In one swift motion, Crowley tackles him backwards and rolls over him, his fingers frisking up Aziraphale’s sides like feather dusters, forcing choked laughs from him as he struggles to get air.

“You - horrible - tease,” he shouts with gulps of air, his hands unsuccessfully flailing to fight of Crowley’s. Crowley grins, and feels the stiffness of his arm receding. In the case of Deities, laughter was actually a medicine. And also Aziraphale’s ears went brick red when he laughed, so that was a bonus.
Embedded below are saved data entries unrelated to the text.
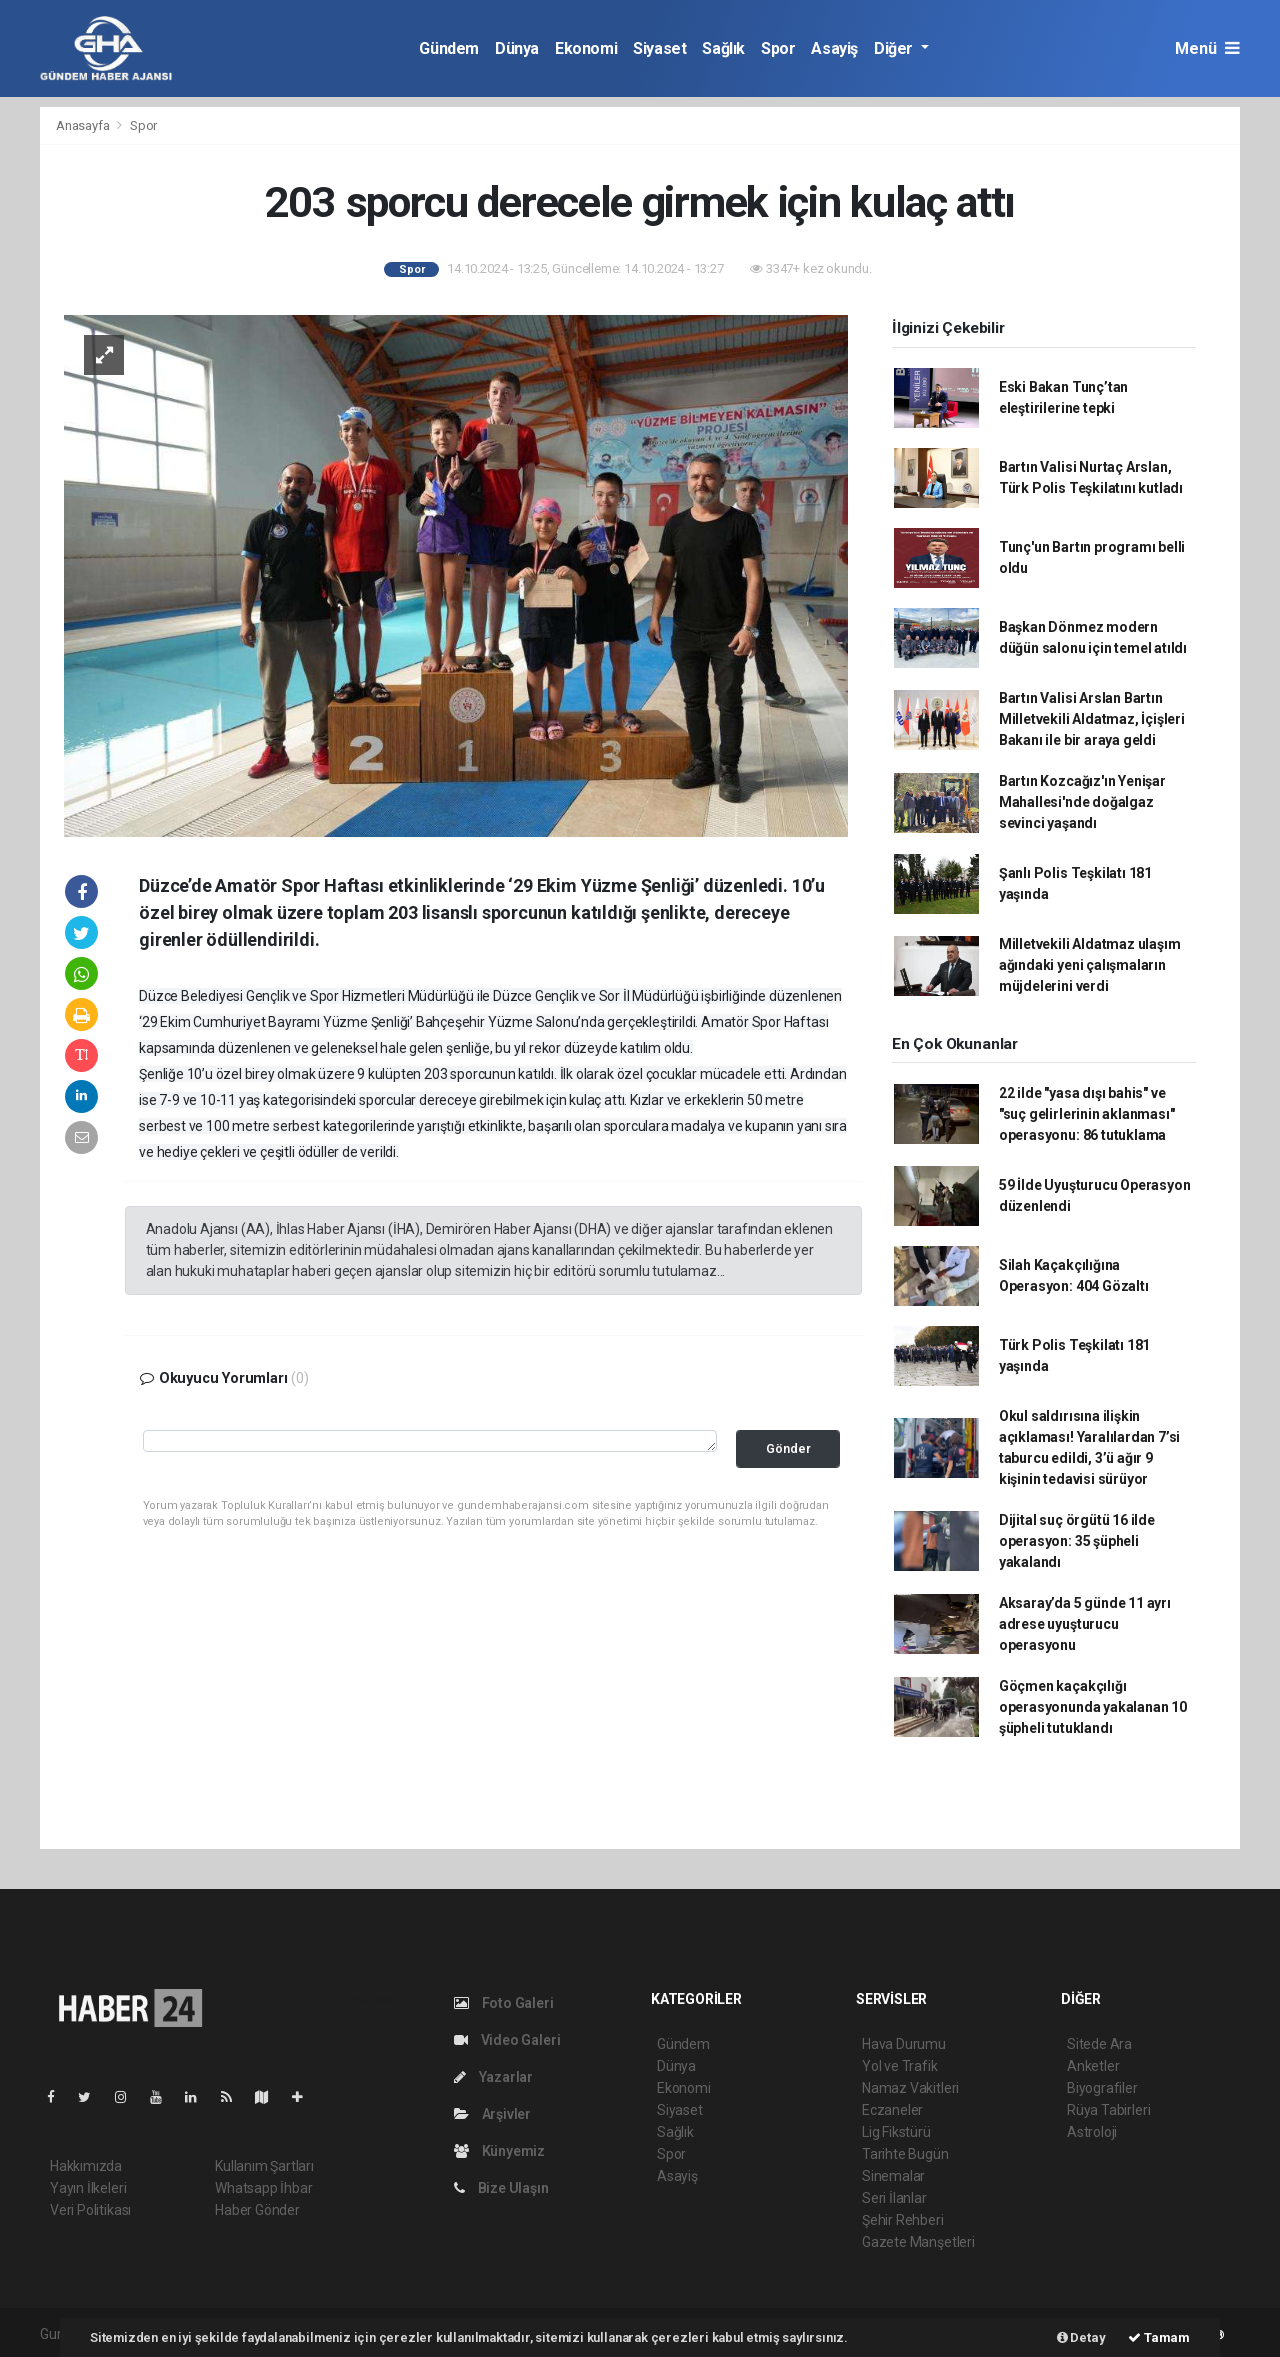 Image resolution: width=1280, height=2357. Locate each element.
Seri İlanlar (894, 2198)
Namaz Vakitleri (910, 2088)
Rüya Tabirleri (1108, 2110)
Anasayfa (84, 125)
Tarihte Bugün (905, 2154)
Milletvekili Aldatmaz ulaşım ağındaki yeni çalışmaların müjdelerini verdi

Crowley halted his tickling fingers, but kept his knees locked at Aziraphale’s hips and wrapped his hands around Aziraphale’s face, kissing the still grinning lips. “You okay?” Crowley asks again, flicking a misplaced blonde lock to the correct side of the part.

Aziraphale scans him, and Crowley can see that the glimmering ocean pearls have returned full force, flickering as if under a strobe light. “You shouldn’t worry about me so much, dear boy, it just makes me look bad,” Aziraphale says, and Crowley simpers, narrowing his eyes.

“I thought that was my line,” he replies, quickly deciding that snogging was a much better way to get rid of confusion than talking.